The second reader told me how pleased he was to see liturgical reform happening in his parish. He’d had a long hard run of it with groups of people in the parish who were of the felt-banner persuasion.
As my correspondent knows, the felt-banner crowd have mostly run our suburban parishes since the 1980s. But there are signs at the grassroots level that the tide is turning.
This second reader is lucky enough to live in a parish where the church building has been restored to its former glory. He also loves seeing parish priests around “who identify publicly with their faith.”
This reminded me of something I’d forgotten. Back in 2022, Francis Ridley of Emu Plains wrote to The Catholic Weekly letters page, taking me to task for tarring all Baby Boomers with the same jaundiced brush.
I’m robustly Gen X. We often use the term “Boomer” as shorthand for the generation immediately before us, and it’s not always flattering.
I wish Francis had emailed me directly as well, because I could have responded straight away. But I’ll do so now (sorry it’s so late), because his letter raised some good points.
If you’re a younger massgoing Catholic, it’s easy to get mad at the Catholic Boomers and to feel let down by them.
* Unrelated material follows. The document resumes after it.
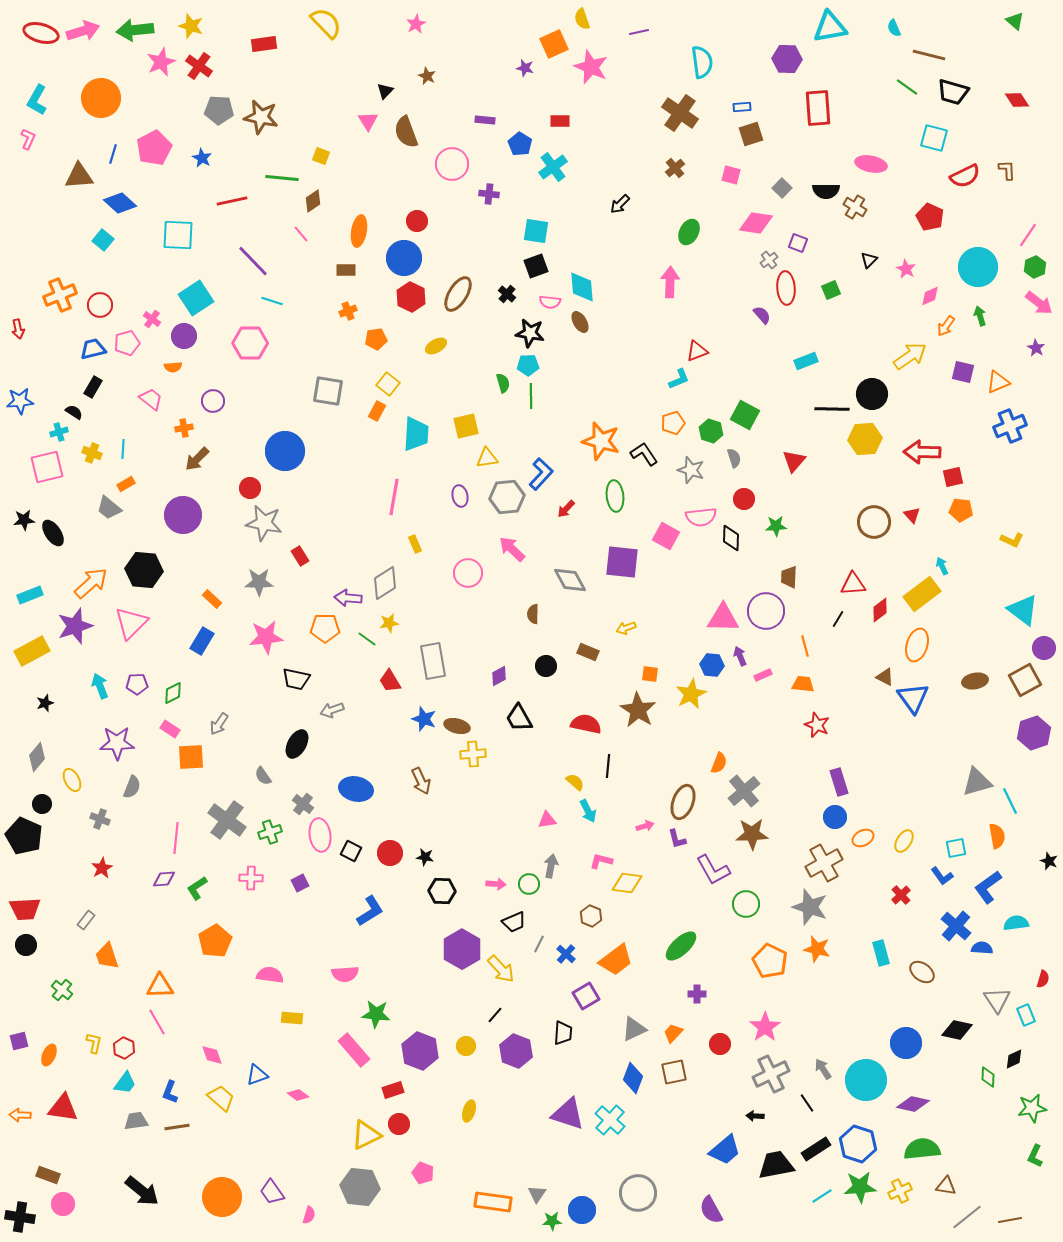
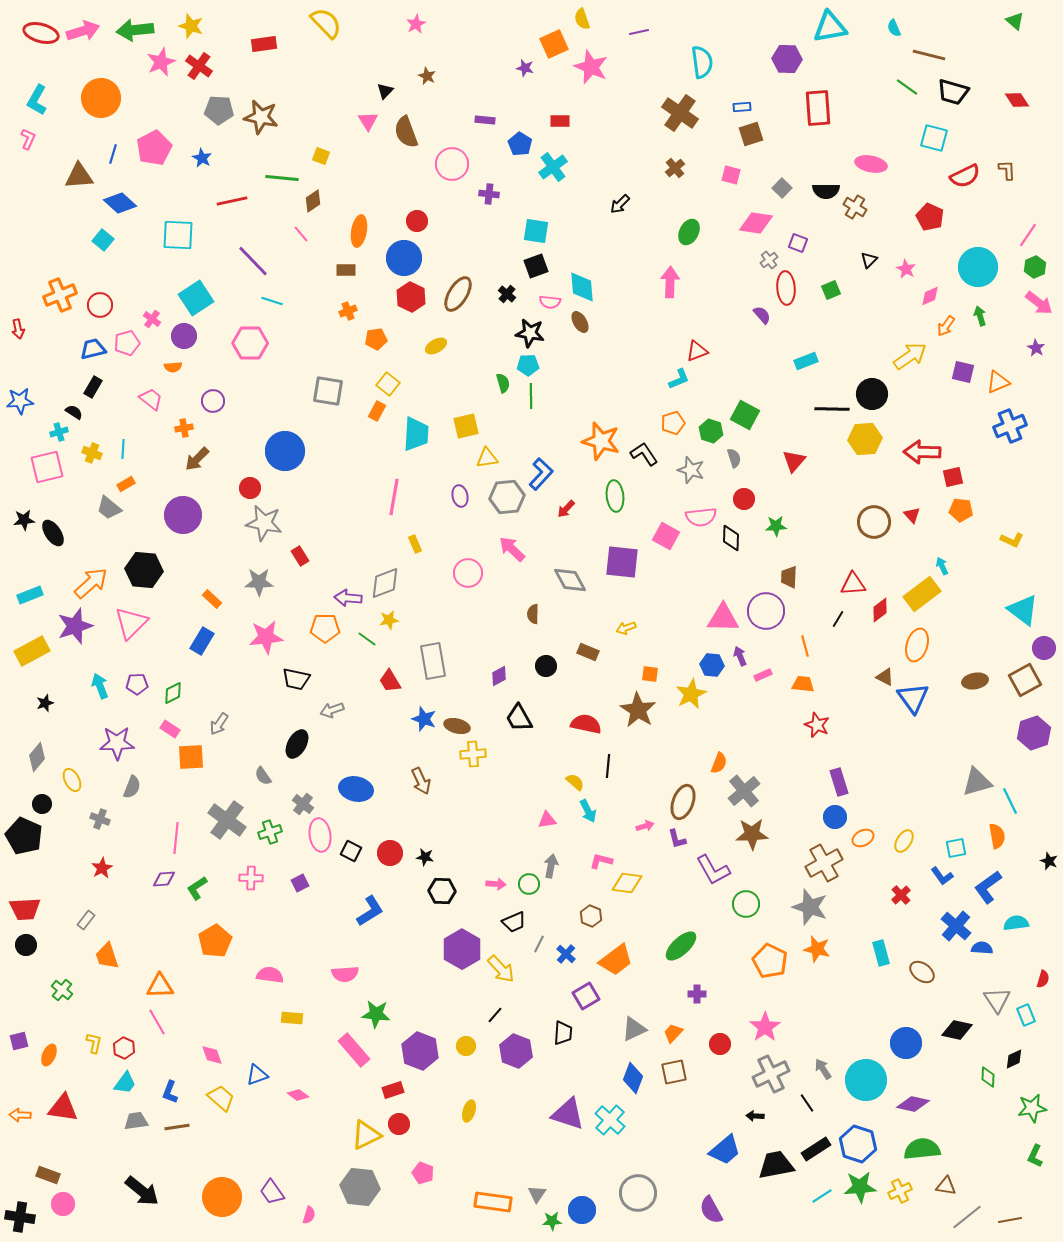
gray diamond at (385, 583): rotated 12 degrees clockwise
yellow star at (389, 623): moved 3 px up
You may well see them as the architects and enablers of the current problems in the church.
This mirrors a bigger spat we’re having in Australia where they’re blamed for the current housing shortages, the pension burden, and for having taken advantage of the good times to enrich themselves.

The reason we’re having this spat right now is that at least some of this is true. The Boomer generation—especially the ones who still describe themselves as the “children of Vatican II”—was the architect of much of the mess we see in the church today.
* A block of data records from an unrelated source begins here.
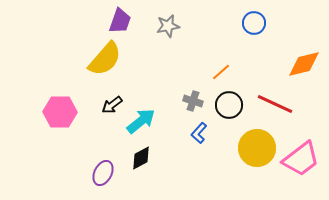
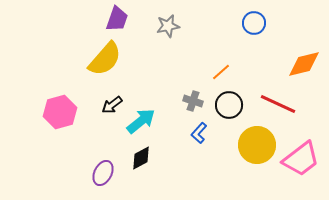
purple trapezoid: moved 3 px left, 2 px up
red line: moved 3 px right
pink hexagon: rotated 16 degrees counterclockwise
yellow circle: moved 3 px up
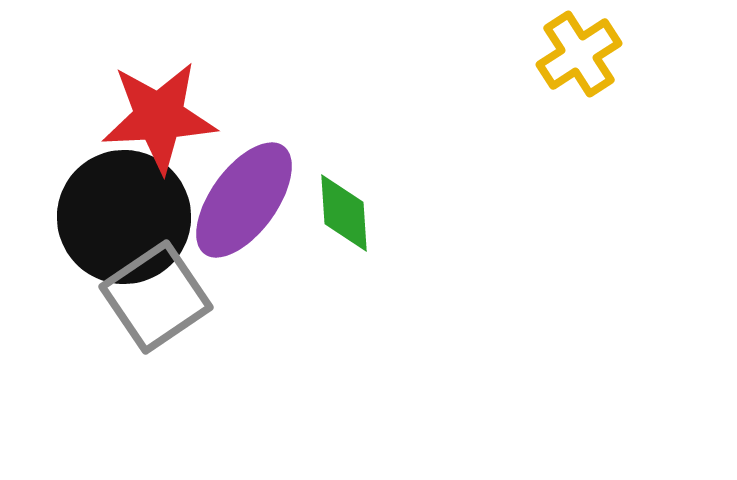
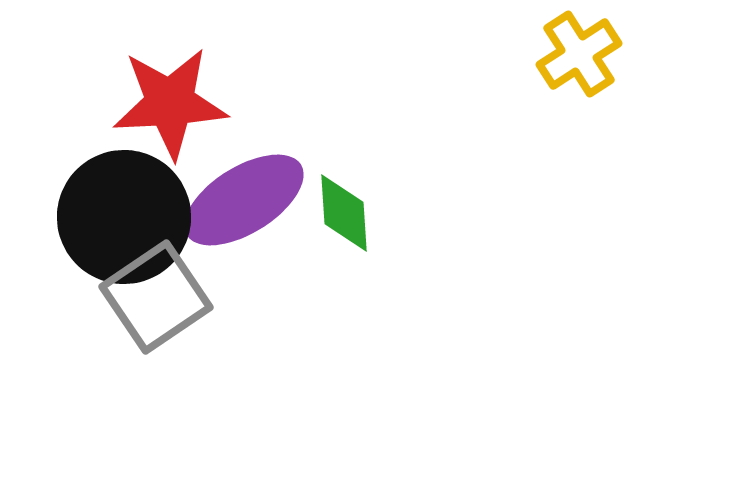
red star: moved 11 px right, 14 px up
purple ellipse: rotated 22 degrees clockwise
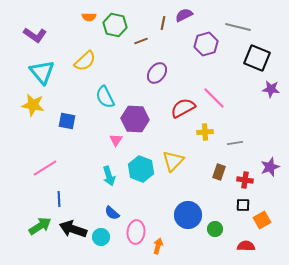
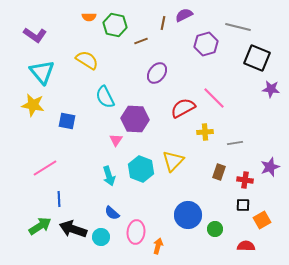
yellow semicircle at (85, 61): moved 2 px right, 1 px up; rotated 105 degrees counterclockwise
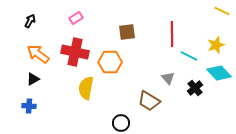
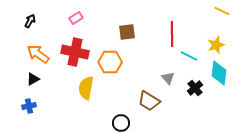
cyan diamond: rotated 50 degrees clockwise
blue cross: rotated 16 degrees counterclockwise
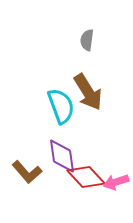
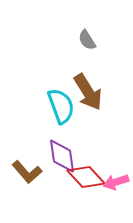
gray semicircle: rotated 40 degrees counterclockwise
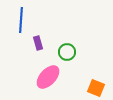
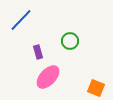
blue line: rotated 40 degrees clockwise
purple rectangle: moved 9 px down
green circle: moved 3 px right, 11 px up
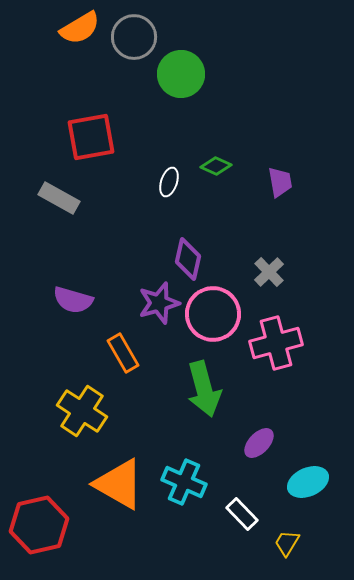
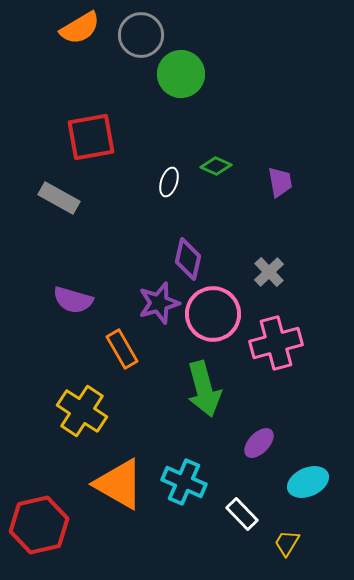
gray circle: moved 7 px right, 2 px up
orange rectangle: moved 1 px left, 4 px up
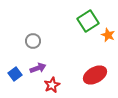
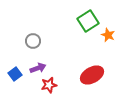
red ellipse: moved 3 px left
red star: moved 3 px left; rotated 14 degrees clockwise
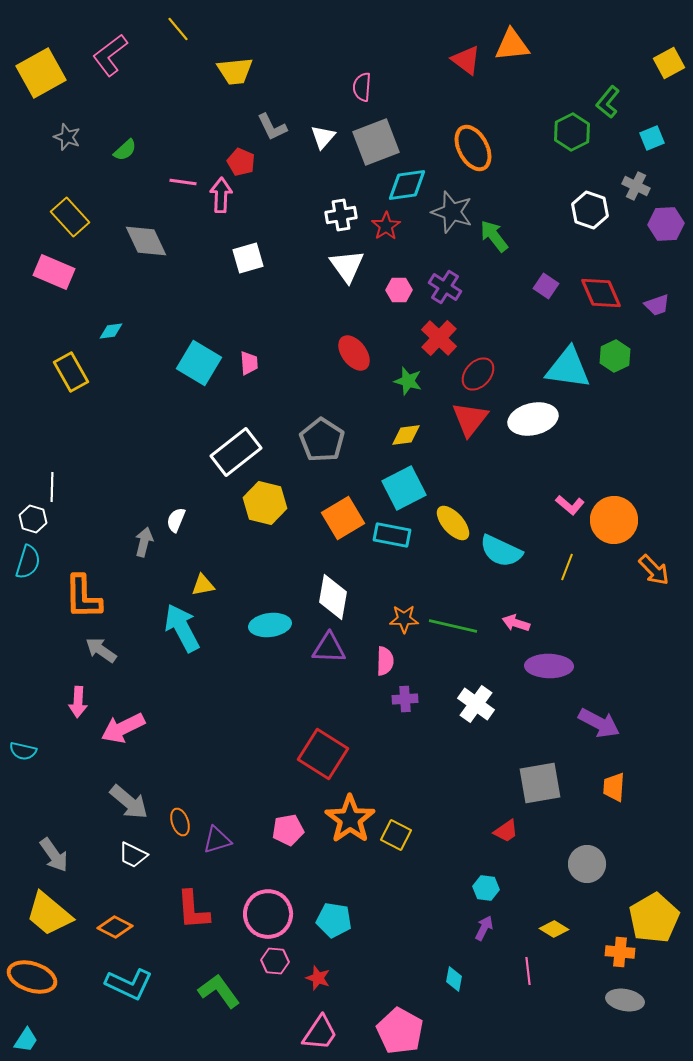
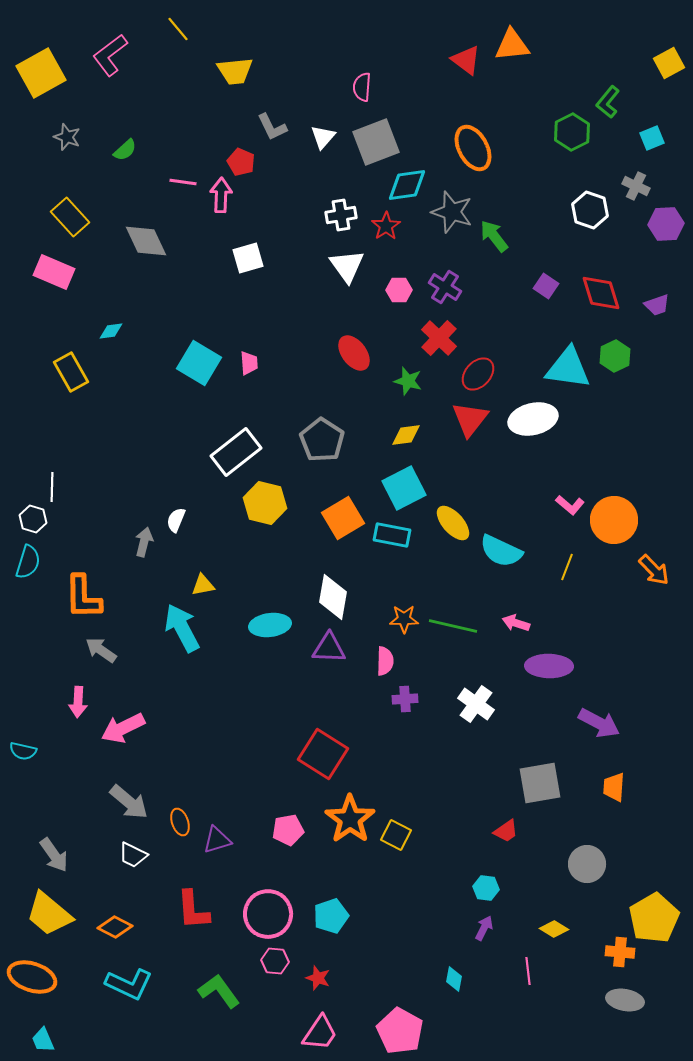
red diamond at (601, 293): rotated 6 degrees clockwise
cyan pentagon at (334, 920): moved 3 px left, 4 px up; rotated 28 degrees counterclockwise
cyan trapezoid at (26, 1040): moved 17 px right; rotated 124 degrees clockwise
They spent the 1970s and 1980s changing the liturgy to suit themselves and settling into comfortable jobs as professional Catholics. These are the people whose liberal ideas, anodyne hymns, and clay chalices have made younger Catholics cringe for years.
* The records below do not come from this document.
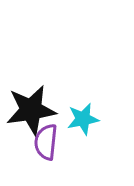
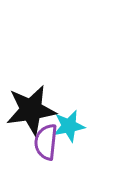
cyan star: moved 14 px left, 7 px down
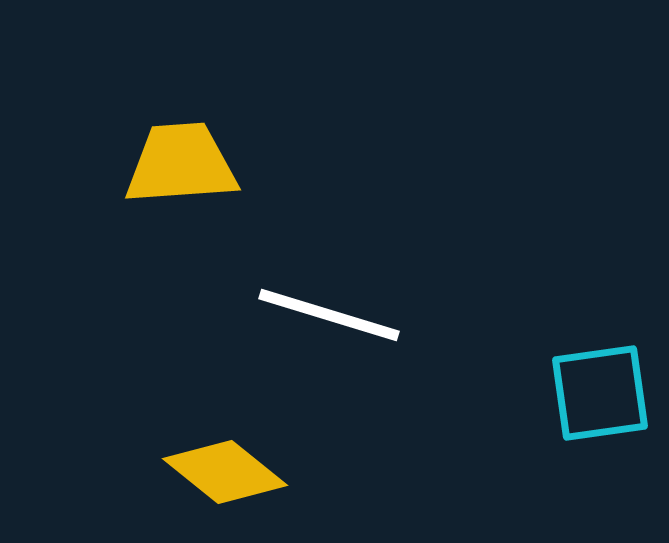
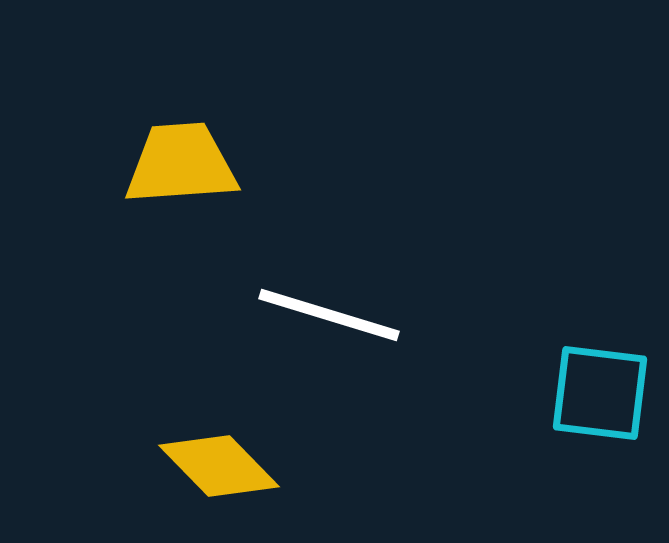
cyan square: rotated 15 degrees clockwise
yellow diamond: moved 6 px left, 6 px up; rotated 7 degrees clockwise
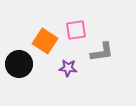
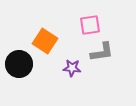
pink square: moved 14 px right, 5 px up
purple star: moved 4 px right
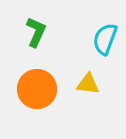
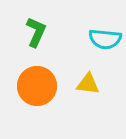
cyan semicircle: rotated 104 degrees counterclockwise
orange circle: moved 3 px up
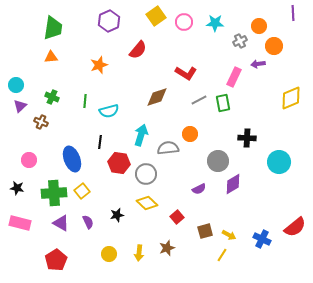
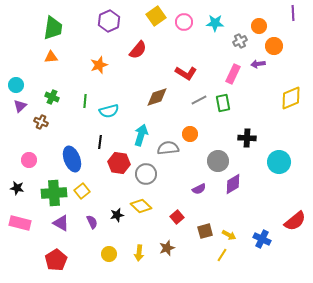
pink rectangle at (234, 77): moved 1 px left, 3 px up
yellow diamond at (147, 203): moved 6 px left, 3 px down
purple semicircle at (88, 222): moved 4 px right
red semicircle at (295, 227): moved 6 px up
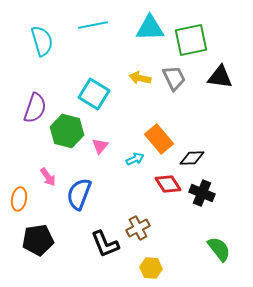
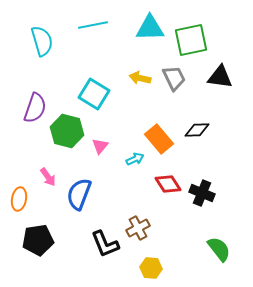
black diamond: moved 5 px right, 28 px up
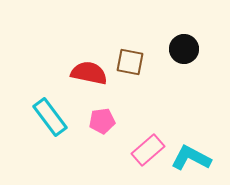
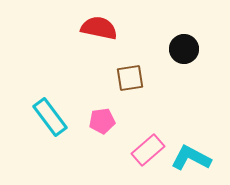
brown square: moved 16 px down; rotated 20 degrees counterclockwise
red semicircle: moved 10 px right, 45 px up
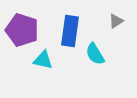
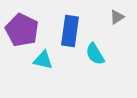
gray triangle: moved 1 px right, 4 px up
purple pentagon: rotated 8 degrees clockwise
And they’ve been very persistent. The “reformers” of the recent Plenary Council were overwhelmingly Boomers, now retired but with active minds and a strong desire to continue trying to re-make the church in their own image.
Baby Boomers are probably still running your music ministries, parish councils, church agencies, and local Catholic charities. But not quite to the same degree as they once were.
Younger Catholics should remind themselves that the Boomers will be largely gone by 2050, leaving Gen X and Millennials responsible for the church’s future (and the recipients of the next generation’s criticisms, no doubt).
You young whippersnappers should be taking stock of what’s going to be left behind in the church for you to inherit. This is where you can do your best work so that the (much smaller) future church can survive and thrive.
Remember too that many Boomers at Mass on Sundays are the good guys. They’ve stuck around because they really believe.
They’ve often felt isolated, helpless, and alone as their fellows forced their pet changes on everyone else. I’m not saying all the changes were bad; some of them were needed, but it was rough on everyone.
They’ve run newsletters, magazines, prayer groups, and all sorts of other networks to support like-minded faithful Catholics during the very dark years when there was no internet to help them.
They’ve borne the brunt of years of being treated as nuisances and troublemakers and are often badly shell-shocked from decades of fighting an undeclared guerrilla war in their own church.
They want to see you reclaim the future church and thrive in it. So don’t tar them all with the same brush. This was Francis Ridley’s point in his original letter, and it’s mine as well.
So who sent my third reader email last week? That was the best surprise of all. An Anglican rector found last week’s article “a powerful call to all the baptised to step up to their part in the work of evangelisation.”
He wants to preach on it and to discuss it at his local deanery. I told him to go ahead. You just never know where The Catholic Weekly is going to end up!